### About this task
Take each line of the records below that contains the string "para" and copy it.

Recorded data START

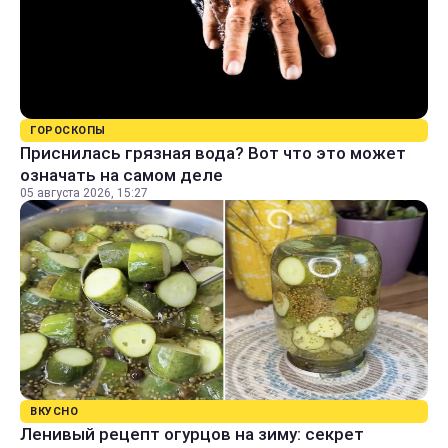
ГОРОСКОПЫ
Приснилась грязная вода? Вот что это может
означать на самом деле
05 августа 2026, 15:27
ВКУСНО
Ленивый рецепт огурцов на зиму: секрет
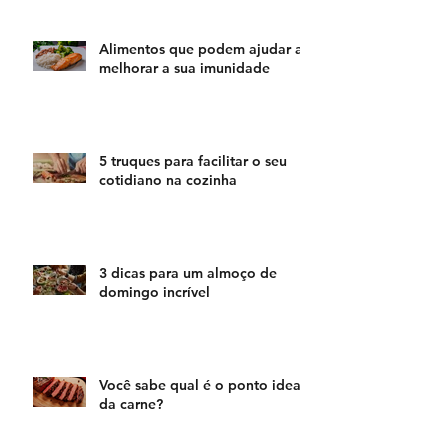
Alimentos que podem ajudar a
melhorar a sua imunidade
5 truques para facilitar o seu
cotidiano na cozinha
3 dicas para um almoço de
domingo incrível
Você sabe qual é o ponto ideal
da carne?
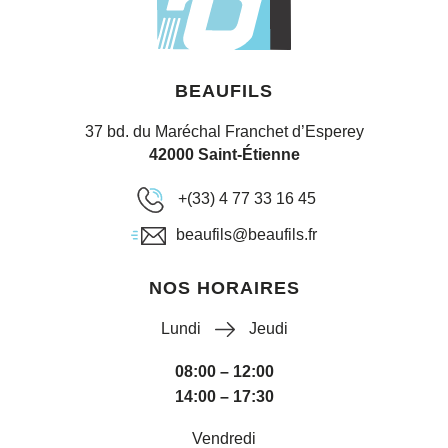
BEAUFILS
37 bd. du Maréchal Franchet d’Esperey
42000 Saint-Étienne
+(33) 4 77 33 16 45
beaufils@beaufils.fr
NOS HORAIRES
Lundi
Jeudi
08:00 – 12:00
14:00 – 17:30
Vendredi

Recorded data END

### Reply
5 truques para facilitar o seu
3 dicas para um almoço de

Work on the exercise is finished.